Letters | 1 December 2007

Readers respond to recent articles in The Spectator

issue 01 December 2007

New world order

Sir: Poor old Irwin Stelzer is stuck in an Atlantico-centric world in which the main debate is still about choosing between Europe and America and deciding which side of the Atlantic Ocean is top dog (‘The Special Relationship is between Washington and Brussels’, 24 November).

When will Washington, or Brussels, grasp that this world has now disappeared? Power and influence have now moved away from the Atlantic powers and in three new directions — to a billion or more participants in the world wide web, to two billion-plus new capitalists in Asia and to the lands of the petrodollars — the latter two now generating most of the world’s savings and exporting the capital which drives the planet’s economy (and buys up our assets).

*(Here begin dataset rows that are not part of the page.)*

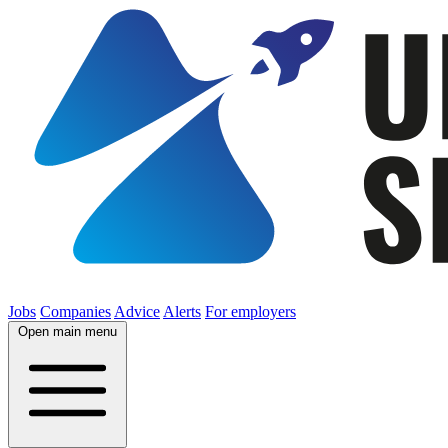
Jobs
Companies
Advice
Alerts
For employers
Open main menu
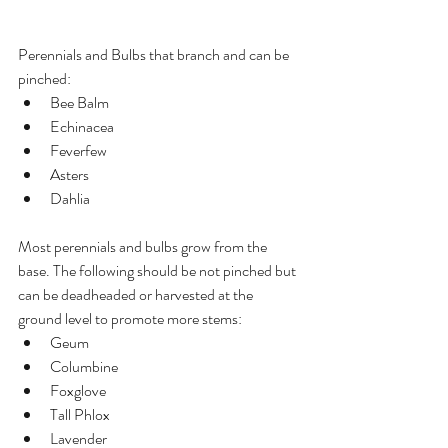
Perennials and Bulbs that branch and can be 
pinched:
Bee Balm
Echinacea
Feverfew
Asters
Dahlia
Most perennials and bulbs grow from the 
base. The following should be not pinched but 
can be deadheaded or harvested at the 
ground level to promote more stems:
Geum
Columbine
Foxglove
Tall Phlox
Lavender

British foreign policy now has to tune into these entirely new networks of which, incidentally, the transcontinental, trans-north-south, multifaith Commonwealth will be an increasingly useful and important element.

David Howell
House of Lords, London SW1

Hood’s lack of style

Sir: Lord Patten (‘Westminster politics has nothing on Oxford’s battles’, 24 November) shows less than his usual savvy in dealing with the vice-chancellor’s departure. It was not only the reforms proposed by Dr Hood that so many Oxonians objected to, but also the manner he went about trying to implement them. To bracket Hood with Lucas and North misses the point. The last two, former heads of houses, worked from within the system to effect change; Hood decided to adopt much less sophisticated methods, wholly alien to the traditional tone and spirit of the university’s counsels.

That tone and spirit are not hard to define. As and when the next vice-chancellor arrives, Lord Patten should present the new incumbent with the works of another New Zealander long resident in Oxford and, as it happens, mentioned by Frederic Raphael in last week’s magazine.